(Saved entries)

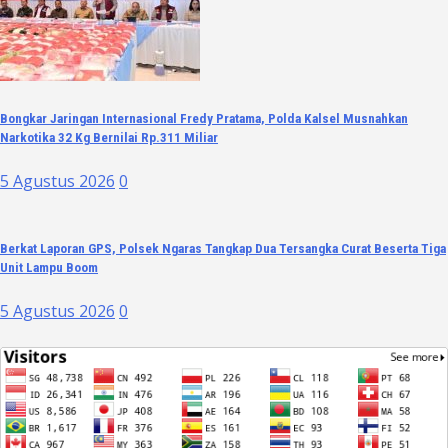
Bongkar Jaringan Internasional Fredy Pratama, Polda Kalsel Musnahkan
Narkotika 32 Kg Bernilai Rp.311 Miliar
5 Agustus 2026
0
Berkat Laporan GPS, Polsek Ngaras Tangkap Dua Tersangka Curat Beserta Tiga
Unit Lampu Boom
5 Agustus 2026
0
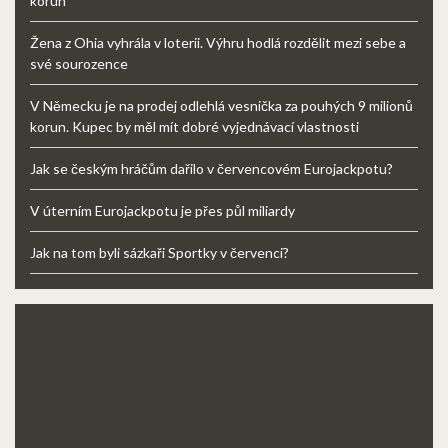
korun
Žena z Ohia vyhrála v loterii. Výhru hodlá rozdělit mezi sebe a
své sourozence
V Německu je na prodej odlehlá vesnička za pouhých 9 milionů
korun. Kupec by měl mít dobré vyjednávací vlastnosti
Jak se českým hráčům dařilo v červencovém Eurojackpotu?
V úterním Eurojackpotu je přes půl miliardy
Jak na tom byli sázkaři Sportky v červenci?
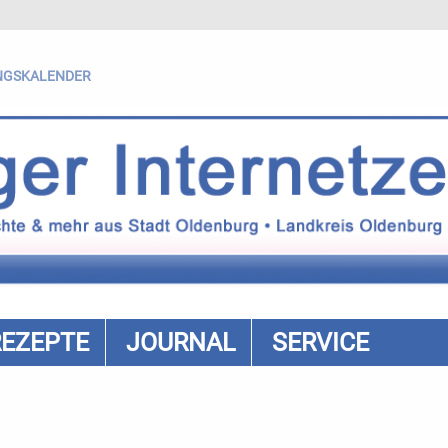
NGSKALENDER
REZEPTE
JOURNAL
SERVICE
* * *
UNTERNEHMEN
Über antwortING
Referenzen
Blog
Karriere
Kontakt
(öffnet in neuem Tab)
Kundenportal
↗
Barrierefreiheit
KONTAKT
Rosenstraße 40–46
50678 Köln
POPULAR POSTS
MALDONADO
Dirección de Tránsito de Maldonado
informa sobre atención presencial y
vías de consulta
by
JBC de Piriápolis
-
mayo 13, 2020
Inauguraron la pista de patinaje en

• Prompt:
Copy out each line of the data in which the word "Eurojackpotu" appears.

• Your response:
Jak se českým hráčům dařilo v červencovém Eurojackpotu?
V úterním Eurojackpotu je přes půl miliardy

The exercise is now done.